[Start of Attachment]

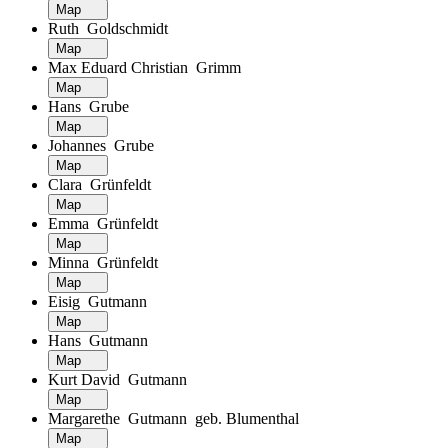
Map
Ruth Goldschmidt
Map
Max Eduard Christian Grimm
Map
Hans Grube
Map
Johannes Grube
Map
Clara Grünfeldt
Map
Emma Grünfeldt
Map
Minna Grünfeldt
Map
Eisig Gutmann
Map
Hans Gutmann
Map
Kurt David Gutmann
Map
Margarethe Gutmann geb. Blumenthal
Map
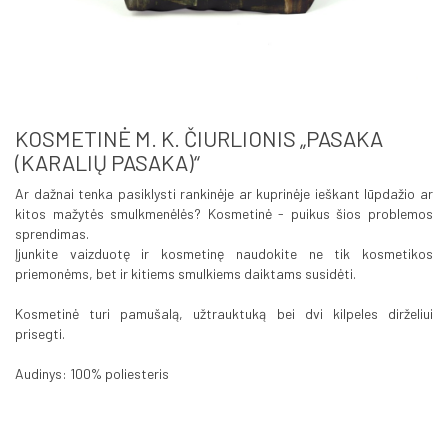
KOSMETINĖ M. K. ČIURLIONIS „PASAKA
(KARALIŲ PASAKA)“
Ar dažnai tenka pasiklysti rankinėje ar kuprinėje ieškant lūpdažio ar
kitos mažytės smulkmenėlės? Kosmetinė - puikus šios problemos
sprendimas.
Įjunkite vaizduotę ir kosmetinę naudokite ne tik kosmetikos
priemonėms, bet ir kitiems smulkiems daiktams susidėti.
Kosmetinė turi pamušalą, užtrauktuką bei dvi kilpeles dirželiui
prisegti.
Audinys: 100% poliesteris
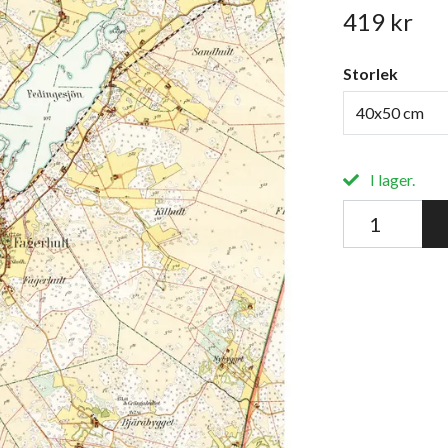
419 kr
Storlek
40x50 cm
I lager.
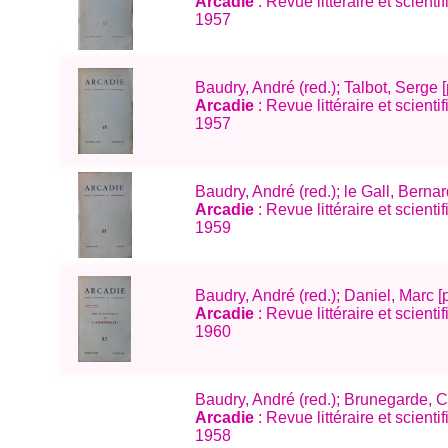
Arcadie
: Revue littéraire et scien
1957
Baudry, André (red.); Talbot, Serge [
Arcadie
: Revue littéraire et scien
1957
Baudry, André (red.); le Gall, Berna
Arcadie
: Revue littéraire et scient
1959
Baudry, André (red.); Daniel, Marc [
Arcadie
: Revue littéraire et scien
1960
Baudry, André (red.); Brunegarde,
Arcadie
: Revue littéraire et scien
1958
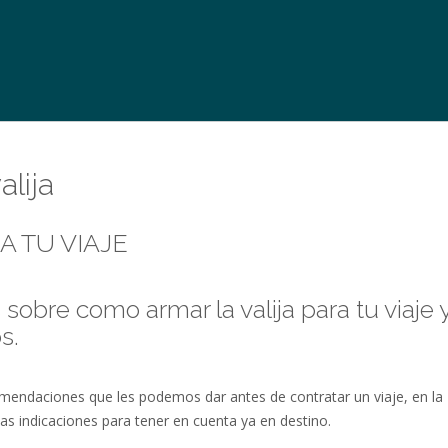
lija
A TU VIAJE
obre como armar la valija para tu viaje y
s.
omendaciones que les podemos dar antes de contratar un viaje, en la
s indicaciones para tener en cuenta ya en destino.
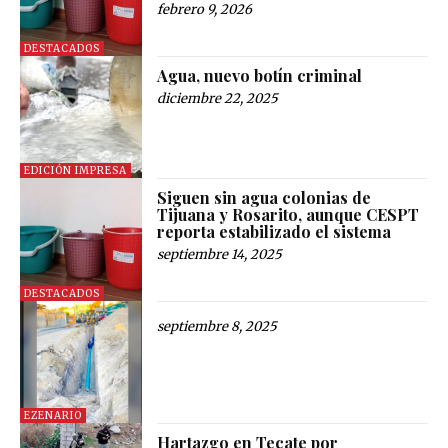
febrero 9, 2026
DESTACADOS
Agua, nuevo botín criminal
diciembre 22, 2025
EDICIÓN IMPRESA
Siguen sin agua colonias de
Tijuana y Rosarito, aunque CESPT
reporta estabilizado el sistema
septiembre 14, 2025
DESTACADOS
septiembre 8, 2025
EZENARIO
Hartazgo en Tecate por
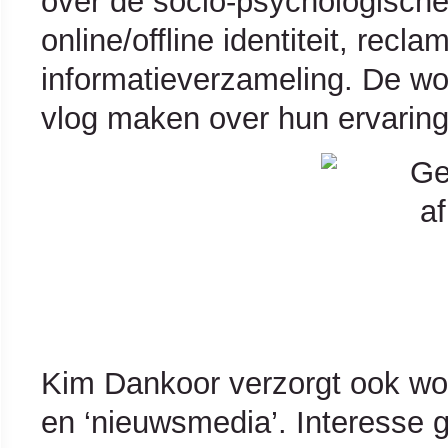
over de socio-psychologische 
online/offline identiteit, recl
informatieverzameling. De w
vlog maken over hun ervaring
Kim Dankoor verzorgt ook wor
en ‘nieuwsmedia’. Interesse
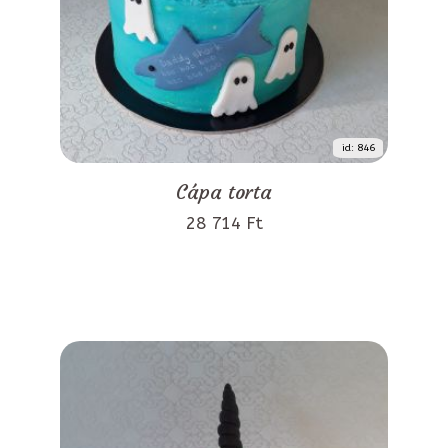
id: 846
Cápa torta
28 714 Ft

[End of Attachment]

**Task to complete**
Repeat the data exactly as written, but without the pictures.

**Task solution**
Map
Ruth Goldschmidt
Map
Max Eduard Christian Grimm
Map
Hans Grube
Map
Johannes Grube
Map
Clara Grünfeldt
Map
Emma Grünfeldt
Map
Minna Grünfeldt
Map
Eisig Gutmann
Map
Hans Gutmann
Map
Kurt David Gutmann
Map
Margarethe Gutmann geb. Blumenthal
Map
KOSMETINĖ M. K. ČIURLIONIS „PASAKA
(KARALIŲ PASAKA)“
Ar dažnai tenka pasiklysti rankinėje ar kuprinėje ieškant lūpdažio ar
kitos mažytės smulkmenėlės? Kosmetinė - puikus šios problemos
sprendimas.
Įjunkite vaizduotę ir kosmetinę naudokite ne tik kosmetikos
priemonėms, bet ir kitiems smulkiems daiktams susidėti.
Kosmetinė turi pamušalą, užtrauktuką bei dvi kilpeles dirželiui
prisegti.
Audinys: 100% poliesteris
419 kr
Storlek
40x50 cm
I lager.
Arcadie
: Revue littéraire et scien
1957
Baudry, André (red.); Talbot, Serge [
Arcadie
: Revue littéraire et scien
1957
Baudry, André (red.); le Gall, Berna
Arcadie
: Revue littéraire et scient
1959
Baudry, André (red.); Daniel, Marc [
Arcadie
: Revue littéraire et scien
1960
Baudry, André (red.); Brunegarde,
Arcadie
: Revue littéraire et scien
1958
lija
A TU VIAJE
obre como armar la valija para tu viaje y
s.
omendaciones que les podemos dar antes de contratar un viaje, en la
s indicaciones para tener en cuenta ya en destino.
febrero 9, 2026
DESTACADOS
Agua, nuevo botín criminal
diciembre 22, 2025
EDICIÓN IMPRESA
Siguen sin agua colonias de
Tijuana y Rosarito, aunque CESPT
reporta estabilizado el sistema
septiembre 14, 2025
DESTACADOS
septiembre 8, 2025
EZENARIO
Hartazgo en Tecate por
over de socio-psychologische 
online/offline identiteit, recl
informatieverzameling. De w
vlog maken over hun ervaring
Kim Dankoor verzorgt ook wor
en ‘nieuwsmedia’. Interesse
id: 846
Cápa torta
28 714 Ft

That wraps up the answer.